CHAPTER 114
Everlyn leapt from her seat. Her bow appeared in her hands with a mystic arrow already strung. Then it brightened in a manner Tom knew was Power Shot activating.
Crack.
It flew away with a crackle of energy and he was surprised that she was not firing flat like you would with a rifle which relied on her power but instead she had tilted the bow up to give the arrow a parabolic arc.
Interested in what they were fighting, he watched the trajectory and then his mouth fell open when the arrow slammed into a target almost five hundred meters away. That was… the only reason he had followed the arc was that the arrow had glowed. Even with his enhanced eyes, he had barely followed it.
A herd of monsters loped toward them. They were not animals anyone would describe as graceful or lithe. They cantered forward on all fours like a super heavy cat. It appeared graceful, but it wasn’t. It seemed to land heavily each time, and when the ground was not perfect, there were small stumbles. A thick flexible neck emerged from a crocodilian torso with an ape like head on top of it. Then out of the centre of its back a hairy monkey tail the size of a large anaconda loomed and in the vast majority of cases carried a rough weapon. Mostly swords, but occasionally flails and maces. No spears, he noticed absently, and he was sure once he was close enough to use identification they would be officially classed as monsters.

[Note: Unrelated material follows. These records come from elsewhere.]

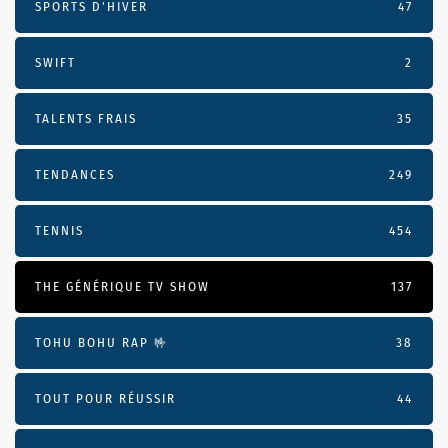
SPORTS D'HIVER
47
SWIFT
2
TALENTS FRAIS
35
TENDANCES
249
TENNIS
454
THE GÉNÉRIQUE TV SHOW
137
TOHU BOHU RAP 🤟
38
TOUT POUR RÉUSSIR
44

Those weapons, they were not human equivalents that would have required the mining of raw material and then forging, but magic ones created by the GODs. If the monsters were killed, they would only receive permanency if they were deemed part of the loot, which could only occur if a sapient creature killed them. If they died by falling down a cliff or as a meal of one of the giant lizards, those enormous chunks of metal would vanish like they were never there.
“They’re the size of an elephant,” Everly yelled.
Crack.
Another arrow infused with Power Shot was launched.
“Rank eleven with strength bias.”
This projectile slammed into the same creature that the first had hit. This time, instead of bloodying the forehead the arrow pierced all the way through. It stumbled and then fell, smashing onto the rocks clearly dead. Its pack mates ran over it with their claws and weighting, digging into its body to get support on the uneven ground. Once they were past, new, large bloody gaps were left in its wake.
There was the sound of shouting in the camp, and fighters were swarming up on the walls.
“I need scouts or hunters on the other side.” Michael yelled. “To make sure we’re not attacked while we’re distracted.”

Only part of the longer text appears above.